*** Opening of DATA LISTING ***

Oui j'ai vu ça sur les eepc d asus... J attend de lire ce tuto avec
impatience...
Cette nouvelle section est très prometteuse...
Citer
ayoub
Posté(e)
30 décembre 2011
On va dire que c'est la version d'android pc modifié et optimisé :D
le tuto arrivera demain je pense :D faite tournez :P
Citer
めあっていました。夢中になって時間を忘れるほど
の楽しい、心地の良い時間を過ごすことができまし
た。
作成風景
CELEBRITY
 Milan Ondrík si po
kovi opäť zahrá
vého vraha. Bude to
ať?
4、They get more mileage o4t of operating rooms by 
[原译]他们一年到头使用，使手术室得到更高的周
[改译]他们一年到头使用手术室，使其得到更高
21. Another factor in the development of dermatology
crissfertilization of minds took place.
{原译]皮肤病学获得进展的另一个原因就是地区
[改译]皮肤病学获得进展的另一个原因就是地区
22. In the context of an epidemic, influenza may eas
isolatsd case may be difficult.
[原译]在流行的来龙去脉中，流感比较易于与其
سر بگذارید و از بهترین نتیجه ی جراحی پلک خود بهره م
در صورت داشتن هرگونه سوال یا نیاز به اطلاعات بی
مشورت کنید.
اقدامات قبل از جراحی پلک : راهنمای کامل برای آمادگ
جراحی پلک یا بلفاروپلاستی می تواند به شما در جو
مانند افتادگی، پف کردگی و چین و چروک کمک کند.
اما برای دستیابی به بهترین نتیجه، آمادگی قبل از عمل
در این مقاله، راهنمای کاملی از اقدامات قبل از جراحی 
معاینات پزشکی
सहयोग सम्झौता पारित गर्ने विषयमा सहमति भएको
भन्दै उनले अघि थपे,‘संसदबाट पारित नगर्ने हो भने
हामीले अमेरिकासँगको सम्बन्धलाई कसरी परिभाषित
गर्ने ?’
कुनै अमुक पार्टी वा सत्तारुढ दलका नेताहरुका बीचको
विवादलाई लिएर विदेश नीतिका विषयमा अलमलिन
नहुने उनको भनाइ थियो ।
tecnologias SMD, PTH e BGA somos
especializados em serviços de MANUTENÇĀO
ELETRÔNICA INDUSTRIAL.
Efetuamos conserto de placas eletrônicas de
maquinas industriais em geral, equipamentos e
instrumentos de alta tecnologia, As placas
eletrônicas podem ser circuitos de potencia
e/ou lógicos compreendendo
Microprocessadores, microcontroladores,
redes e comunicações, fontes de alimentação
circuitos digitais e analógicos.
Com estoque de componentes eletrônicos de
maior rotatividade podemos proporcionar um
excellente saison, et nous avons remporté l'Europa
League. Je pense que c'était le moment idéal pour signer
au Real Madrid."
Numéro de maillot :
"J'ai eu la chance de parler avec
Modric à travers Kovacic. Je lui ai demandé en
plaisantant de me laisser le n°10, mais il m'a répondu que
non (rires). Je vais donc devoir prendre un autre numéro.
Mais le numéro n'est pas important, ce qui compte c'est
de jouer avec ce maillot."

*** Close of DATA LISTING ***
*** Opening of DATA LISTING ***

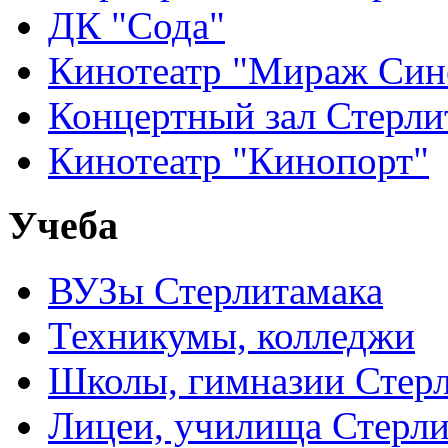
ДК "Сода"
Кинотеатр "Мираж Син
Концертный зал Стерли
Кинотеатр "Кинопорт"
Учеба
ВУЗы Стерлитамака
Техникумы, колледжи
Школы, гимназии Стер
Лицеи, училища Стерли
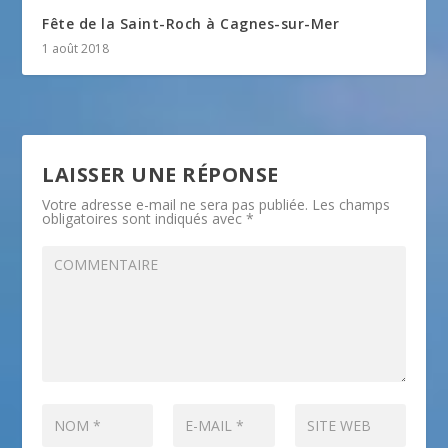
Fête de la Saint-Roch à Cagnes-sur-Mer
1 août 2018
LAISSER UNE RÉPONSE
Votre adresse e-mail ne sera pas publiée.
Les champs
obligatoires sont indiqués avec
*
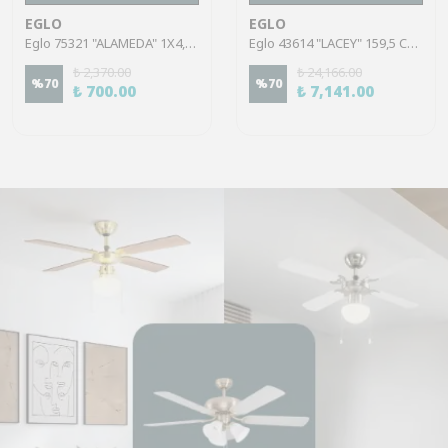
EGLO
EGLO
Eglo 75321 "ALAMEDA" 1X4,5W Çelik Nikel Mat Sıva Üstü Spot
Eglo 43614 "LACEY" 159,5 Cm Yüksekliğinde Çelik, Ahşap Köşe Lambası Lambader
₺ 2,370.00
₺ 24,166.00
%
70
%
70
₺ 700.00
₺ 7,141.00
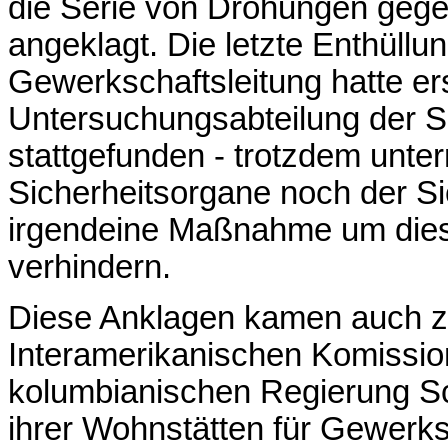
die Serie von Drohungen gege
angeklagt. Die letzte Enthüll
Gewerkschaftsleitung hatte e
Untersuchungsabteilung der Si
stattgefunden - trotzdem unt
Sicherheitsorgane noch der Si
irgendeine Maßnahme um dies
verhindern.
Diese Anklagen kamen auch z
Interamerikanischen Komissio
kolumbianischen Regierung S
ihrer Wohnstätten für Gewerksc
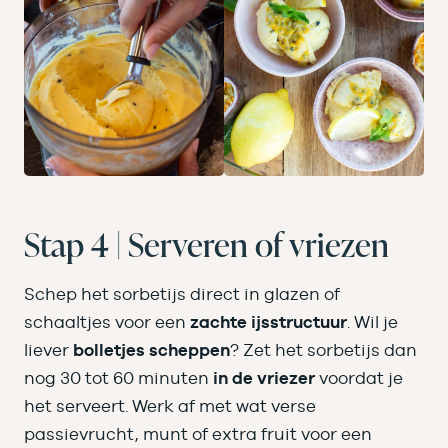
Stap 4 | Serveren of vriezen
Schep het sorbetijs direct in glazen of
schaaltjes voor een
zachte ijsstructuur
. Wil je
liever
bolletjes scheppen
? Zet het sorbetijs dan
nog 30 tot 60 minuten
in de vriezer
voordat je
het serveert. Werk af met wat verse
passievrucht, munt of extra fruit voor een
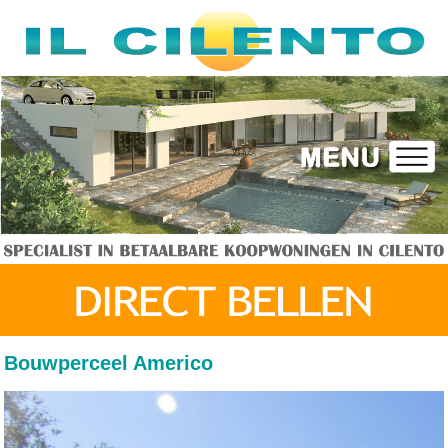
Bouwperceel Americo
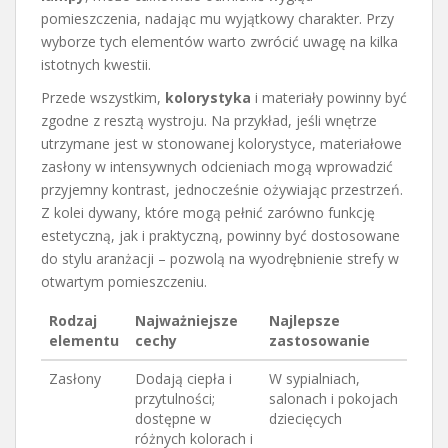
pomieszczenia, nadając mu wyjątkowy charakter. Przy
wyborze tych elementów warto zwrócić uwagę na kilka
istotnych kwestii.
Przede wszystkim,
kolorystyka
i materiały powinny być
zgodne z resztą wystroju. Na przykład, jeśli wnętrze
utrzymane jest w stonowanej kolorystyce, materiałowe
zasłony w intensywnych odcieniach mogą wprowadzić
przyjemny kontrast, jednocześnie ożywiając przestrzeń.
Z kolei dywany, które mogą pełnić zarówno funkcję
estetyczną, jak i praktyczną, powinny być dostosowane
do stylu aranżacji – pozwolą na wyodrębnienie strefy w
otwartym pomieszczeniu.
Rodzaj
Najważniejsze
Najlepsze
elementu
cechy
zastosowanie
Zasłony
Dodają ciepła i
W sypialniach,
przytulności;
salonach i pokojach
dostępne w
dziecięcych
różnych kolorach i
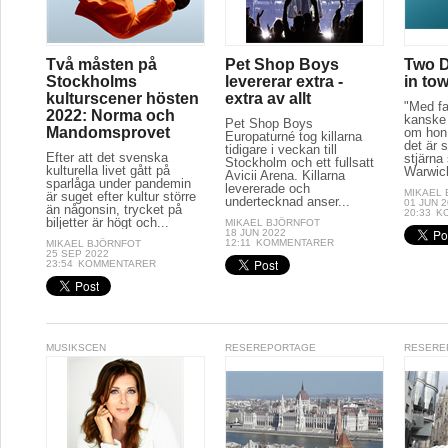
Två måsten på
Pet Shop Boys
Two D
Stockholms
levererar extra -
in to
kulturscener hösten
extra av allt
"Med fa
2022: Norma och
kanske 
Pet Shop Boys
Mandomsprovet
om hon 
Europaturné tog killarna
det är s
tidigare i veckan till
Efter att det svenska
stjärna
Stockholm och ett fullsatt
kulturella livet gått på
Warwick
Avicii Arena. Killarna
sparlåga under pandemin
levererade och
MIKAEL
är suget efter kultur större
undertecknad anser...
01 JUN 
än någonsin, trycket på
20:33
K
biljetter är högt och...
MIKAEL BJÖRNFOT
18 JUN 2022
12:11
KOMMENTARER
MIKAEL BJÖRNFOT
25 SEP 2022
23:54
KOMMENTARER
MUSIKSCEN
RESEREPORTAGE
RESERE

*** Close of DATA LISTING ***

In the entries above, please find the line with "مشورت کنید." and the line with "circuitos digitais e analógicos.", then write out exactly those two lines and every line between them, and nothing more.

● **ANSWER TO THIS TASK**
مشورت کنید.
اقدامات قبل از جراحی پلک : راهنمای کامل برای آمادگ
جراحی پلک یا بلفاروپلاستی می تواند به شما در جو
مانند افتادگی، پف کردگی و چین و چروک کمک کند.
اما برای دستیابی به بهترین نتیجه، آمادگی قبل از عمل
در این مقاله، راهنمای کاملی از اقدامات قبل از جراحی 
معاینات پزشکی
सहयोग सम्झौता पारित गर्ने विषयमा सहमति भएको
भन्दै उनले अघि थपे,‘संसदबाट पारित नगर्ने हो भने
हामीले अमेरिकासँगको सम्बन्धलाई कसरी परिभाषित
गर्ने ?’
कुनै अमुक पार्टी वा सत्तारुढ दलका नेताहरुका बीचको
विवादलाई लिएर विदेश नीतिका विषयमा अलमलिन
नहुने उनको भनाइ थियो ।
tecnologias SMD, PTH e BGA somos
especializados em serviços de MANUTENÇĀO
ELETRÔNICA INDUSTRIAL.
Efetuamos conserto de placas eletrônicas de
maquinas industriais em geral, equipamentos e
instrumentos de alta tecnologia, As placas
eletrônicas podem ser circuitos de potencia
e/ou lógicos compreendendo
Microprocessadores, microcontroladores,
redes e comunicações, fontes de alimentação
circuitos digitais e analógicos.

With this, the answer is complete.